Animals and Nature
Herbert Spencer
Progress . . . is not an accident, but a necessity. Instead of civilization being artificial, it is a part of nature.
Bertrand Russell
A dog cannot relate his autobiography; however eloquently he may bark, he cannot tell you that his parents were honest but poor.
Jean-Jacques Rousseau
Everything is good as it leaves the hands of the Author of things; everything degenerates in the hands of man. He forces one soil to nourish the products of another, one tree to bear the fruit of another. He mixes and confuses the climates, the elements, the seasons. He mutilates his dog, his horse, his slave. He turns everything upside down; he disfigures everything; he loves deformity, monsters.
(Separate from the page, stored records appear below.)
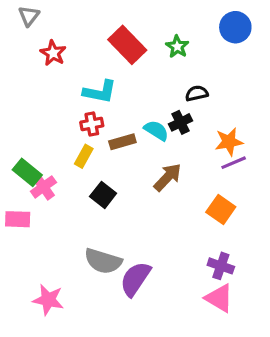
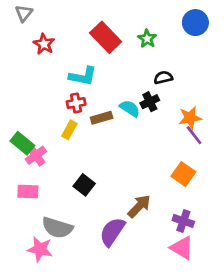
purple line: (234, 163) -> (194, 135), turned 75
brown arrow: (168, 177) -> (139, 206), moved
black square: (103, 195) -> (84, 185), moved
pink rectangle: (18, 219) -> (28, 191), moved
gray semicircle: (103, 261) -> (57, 228), moved

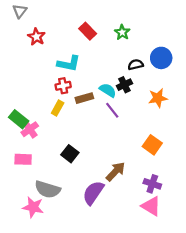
blue circle: (195, 23) -> (161, 58), moved
red rectangle: (106, 37) -> (88, 31), size x0.7
purple line: (194, 135) -> (112, 110), moved

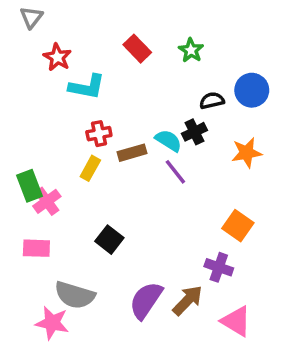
cyan L-shape: (69, 63) -> (87, 87), moved
green rectangle: (19, 119) -> (30, 186), turned 30
brown arrow: (116, 172) -> (188, 300), moved
purple cross: (152, 184) -> (219, 267), moved

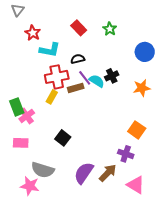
black semicircle: (212, 101) -> (78, 59), moved
red cross: (99, 134) -> (57, 77), size x1.6
purple line: (175, 172) -> (85, 78), moved

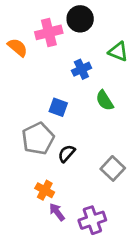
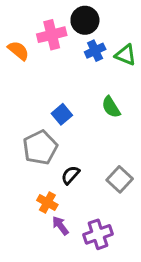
blue cross: (81, 69) -> (95, 51), moved
blue square: (58, 107) -> (62, 114), turned 30
black semicircle: (66, 154) -> (70, 175), moved

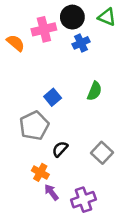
green triangle: (125, 55) -> (107, 17), moved
green semicircle: (111, 107) -> (95, 91), turned -126

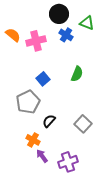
green triangle: (107, 17) -> (87, 23), moved
pink cross: (44, 29) -> (36, 41), moved
blue cross: (81, 43) -> (66, 35), turned -32

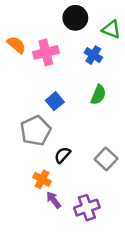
blue cross: (66, 35) -> (93, 55), moved

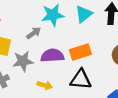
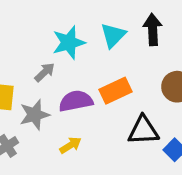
black triangle: (81, 80) -> (143, 130), moved
yellow arrow: (45, 85) -> (70, 145), turned -40

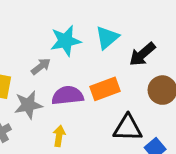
black arrow: (153, 29) -> (142, 54), moved, turned -132
yellow arrow: (70, 145) -> (59, 136), turned -54

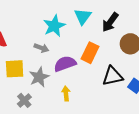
gray arrow: (41, 66) -> (41, 48), turned 72
orange rectangle: (105, 89) -> (90, 53), turned -30

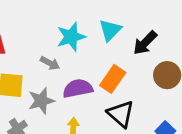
black triangle: (113, 76) -> (121, 114), moved, turned 45

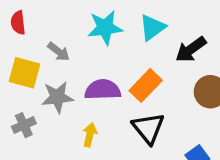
gray arrow: (50, 63) -> (59, 52), moved

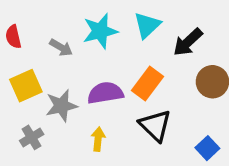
gray arrow: (59, 52) -> (61, 47), moved
yellow square: (24, 73) -> (26, 86), turned -32

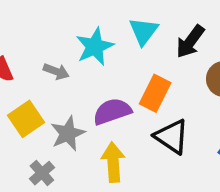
yellow arrow: (98, 139) -> (113, 162), size x1.5

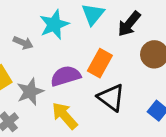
yellow arrow: (113, 162) -> (65, 116), turned -40

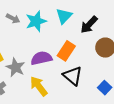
gray arrow: (23, 43) -> (13, 18), moved
gray star: (30, 92) -> (15, 67), turned -30

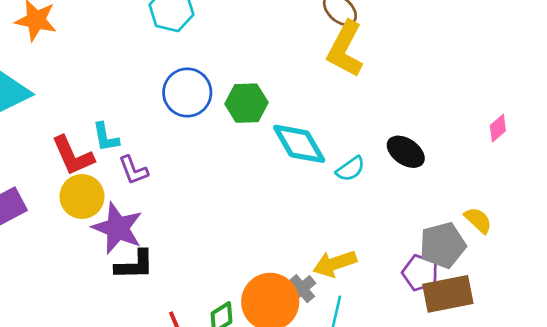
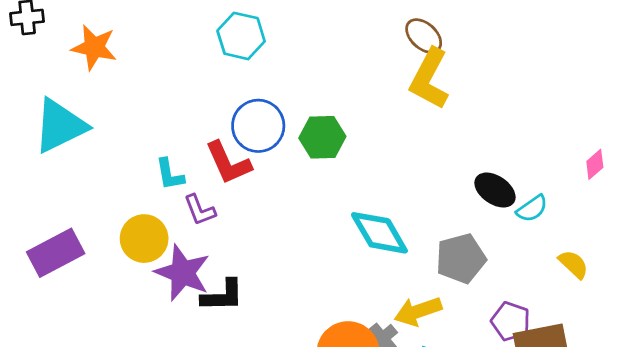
cyan diamond: (299, 144) -> (379, 233), moved
red L-shape: (73, 156) -> (228, 163), moved
cyan semicircle: (350, 169) -> (532, 209), moved
gray pentagon: (443, 245) -> (461, 258), moved
black L-shape: (135, 265) -> (223, 296), moved

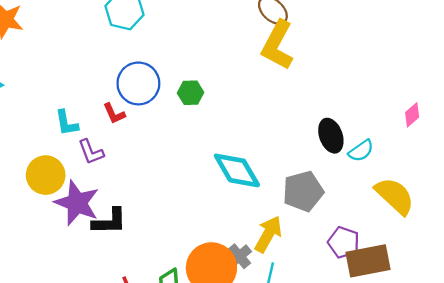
green hexagon: (322, 137) -> (191, 93), size x0.7
red L-shape: (228, 163) -> (114, 114), size x0.6
black ellipse: (495, 190) -> (331, 136), turned 36
yellow semicircle: (573, 264) -> (395, 196), size x1.6
yellow arrow: (418, 311) -> (268, 234), turned 138

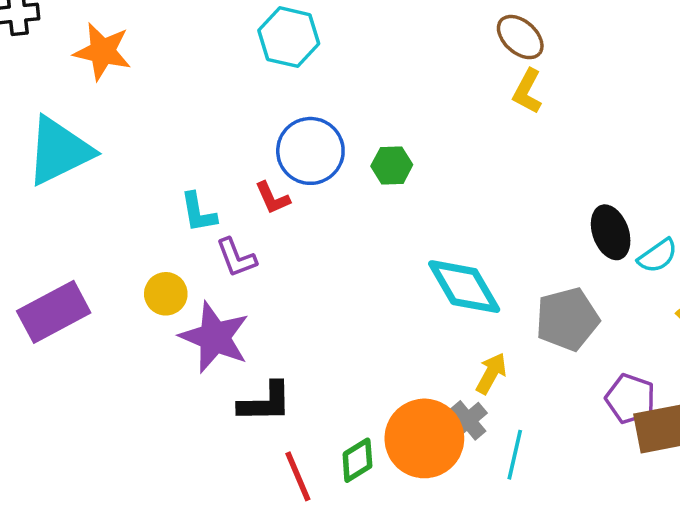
yellow L-shape: (278, 45) -> (527, 91), size x0.6
yellow circle: (46, 175) -> (166, 294), size x0.7
black L-shape: (109, 221) -> (265, 402), moved
yellow arrow: (268, 234) -> (491, 373), moved, size x0.7

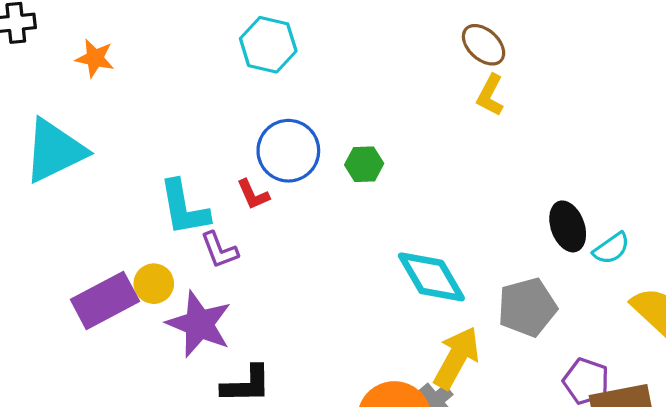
orange star: (102, 51) -> (95, 58), size x0.7
cyan L-shape: (198, 212) -> (184, 208), size x1.5
purple rectangle: (54, 312) -> (105, 300), moved
yellow arrow: (491, 373) -> (457, 358), size x1.6

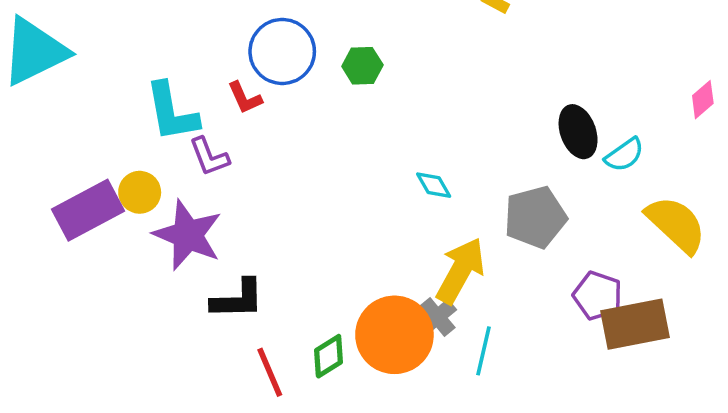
cyan diamond: (431, 277) -> (434, 185), size x0.5

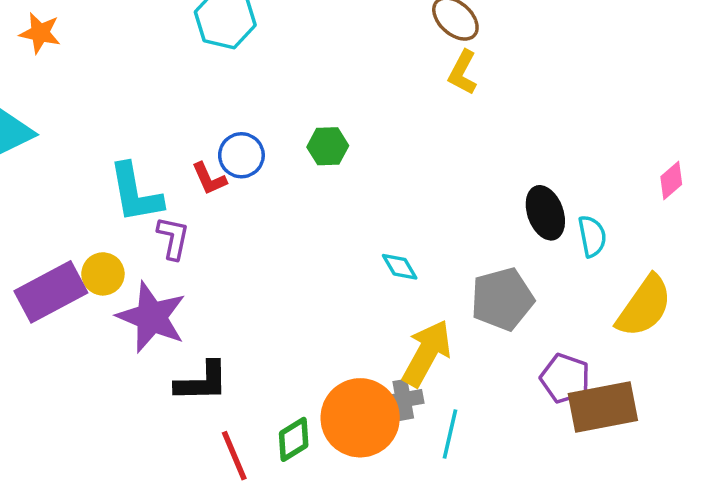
blue circle: (282, 51) -> (241, 155), moved, size x0.7
cyan semicircle: (624, 155) -> (592, 236), turned -66
purple L-shape: (209, 157) -> (173, 238), turned -147
yellow semicircle: (676, 224) -> (644, 306), turned 82
gray cross: (437, 317) -> (403, 400), turned 30

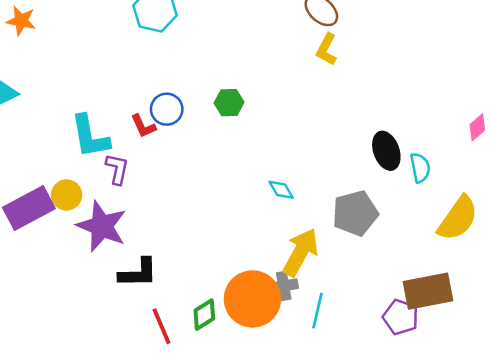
purple pentagon: (565, 378) -> (401, 317), moved

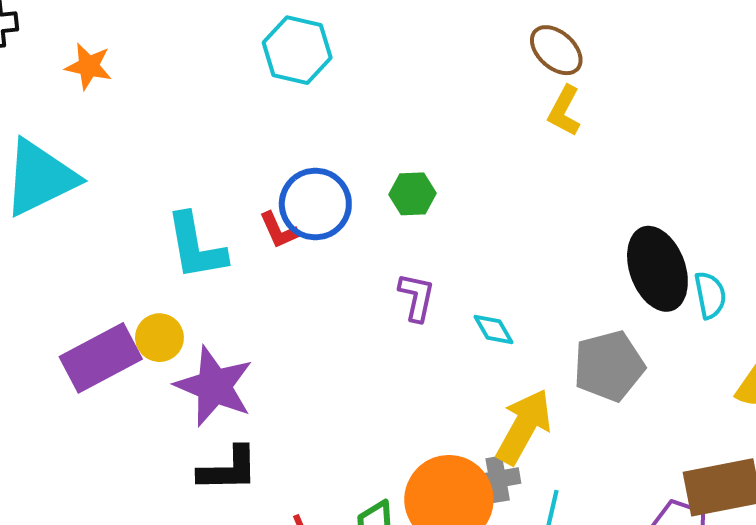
blue circle: (167, 109) -> (315, 204), size x1.4
black ellipse: (386, 151) -> (657, 269), size x1.4
purple L-shape: (117, 169) -> (417, 297), moved
black L-shape: (138, 273) -> (228, 469), moved

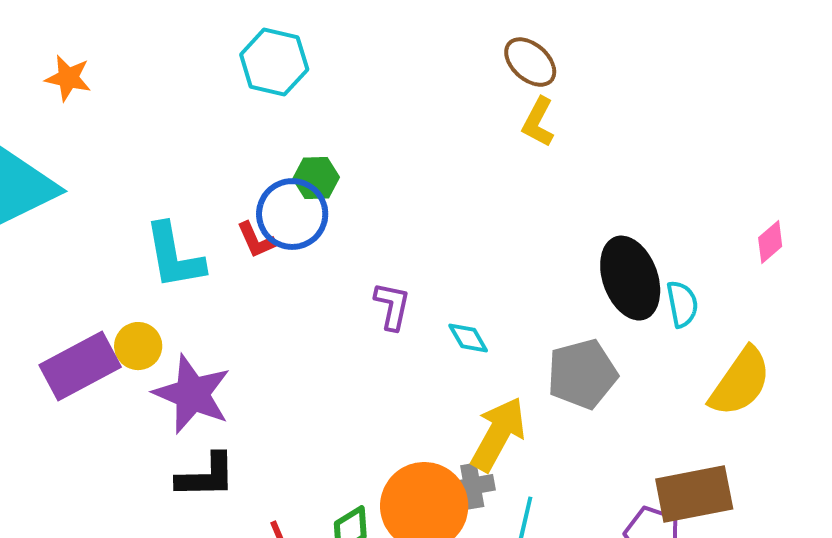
green hexagon: (413, 194) -> (316, 178), moved

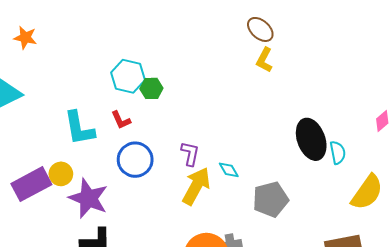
cyan hexagon: (274, 62) -> (128, 76), moved
blue circle: (292, 214) -> (135, 160), moved
gray pentagon: (582, 374) -> (270, 199), moved
yellow arrow: (498, 434) -> (196, 186), moved

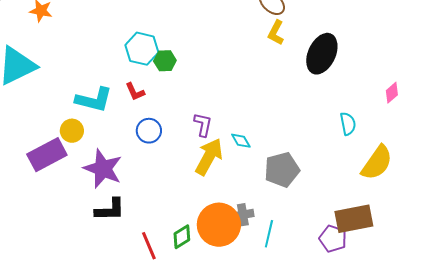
cyan L-shape: (79, 128) -> (94, 100), turned -66
black ellipse: (311, 139) -> (322, 54), moved, turned 45
blue circle: (135, 160) -> (149, 131), size x0.7
yellow circle: (61, 174) -> (72, 131), moved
He wants nothing as nature made it, not even man; for him, man must be trained like a school horse; man must be fashioned in keeping with his fancy like a tree in his garden.
Franklin D. Roosevelt
[ Referring to his dog :] Fala’s Scotch, and being a Scottie, as soon as he learned that the Republican fiction writers in Congress and out had concocted a story that I had left him behind on an Aleutian Island and had sent a destroyer back to find him—at a cost to the taxpayers of two or three, or eight or twenty million dollars—his Scotch soul was furious. He has not been the same dog since.
Dorothy Parker
[ Advice to a friend whose ailing cat had to be “put away” :] Have you tried curiosity?
Richard Nixon
The kids, like all kids, loved the dog [Checkers], and I just want to say this, right now, that regardless of what they say about it, we are going to keep it.
Friedrich Nietzsche
At the center of all these noble races we cannot fail to see the blond beast of prey, the magnificent blond beast avidly prowling round for spoil and victory.
Gérard de Nerval
[ Explaining why he walked a lobster on a leash in the gardens of the Palais Royal :] I have a liking for lobsters. They are peaceful, serious creatures. They know the secrets of the sea, they don’t bark, and they don’t gnaw upon one’s monadic privacy like dogs do.
Michel de Montaigne
Quand je me jouë à ma chatte, qui sçait si elle passe son temps de moy plus que je ne fay d’elle .
Herman Melville
And this is what ye have shipped for, men! to chase that white whale on both sides of land, and over all sides of earth, till he spouts black blood and rolls fin out.
Margaret Mead
Female animals defending their young are notoriously ferocious and lack the playful delight in combat which characterizes the mock combats of males of the same species. There seems very little ground for claiming that the mother of young children is more peaceful, more responsible, and more thoughtful for the welfare of the human race than is her husband or brother.
Ernest Hemingway
The best ammunition against lies is the truth, there is no ammunition against gossip. It is like a fog and the clear wind blows it away and the sun burns it off.
Napoleão Bonaparte
If I had to choose a religion, the sun as the universal giver of life would be my god.
Friedrich Nietzsche
I am a forest, and a night of dark trees: but he who is not afraid of my darkness, will find banks full of roses under my cypresses.